[Dataset excerpts]
[Start of section]

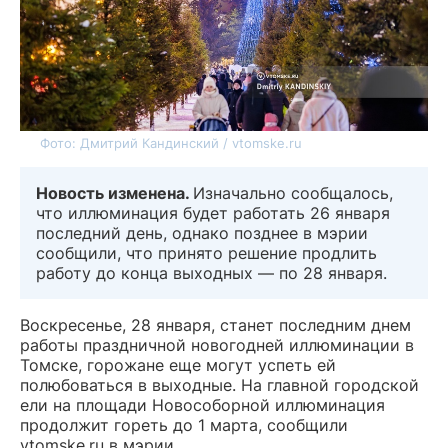
Фото: Дмитрий Кандинский / vtomske.ru
Новость изменена.
Изначально сообщалось,
что иллюминация будет работать 26 января
последний день, однако позднее в мэрии
сообщили, что принято решение продлить
работу до конца выходных — по 28 января.
Воскресенье, 28 января, станет последним днем
работы праздничной новогодней иллюминации в
Томске, горожане еще могут успеть ей
полюбоваться в выходные. На главной городской
ели на площади Новособорной иллюминация
продолжит гореть до 1 марта, сообщили
vtomske.ru в мэрии.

[End of section]

- **Task statement**
Write out the data in full and exactly as given, though without the images.

- **Response area**
Фото: Дмитрий Кандинский / vtomske.ru
Новость изменена.
Изначально сообщалось,
что иллюминация будет работать 26 января
последний день, однако позднее в мэрии
сообщили, что принято решение продлить
работу до конца выходных — по 28 января.
Воскресенье, 28 января, станет последним днем
работы праздничной новогодней иллюминации в
Томске, горожане еще могут успеть ей
полюбоваться в выходные. На главной городской
ели на площади Новособорной иллюминация
продолжит гореть до 1 марта, сообщили
vtomske.ru в мэрии.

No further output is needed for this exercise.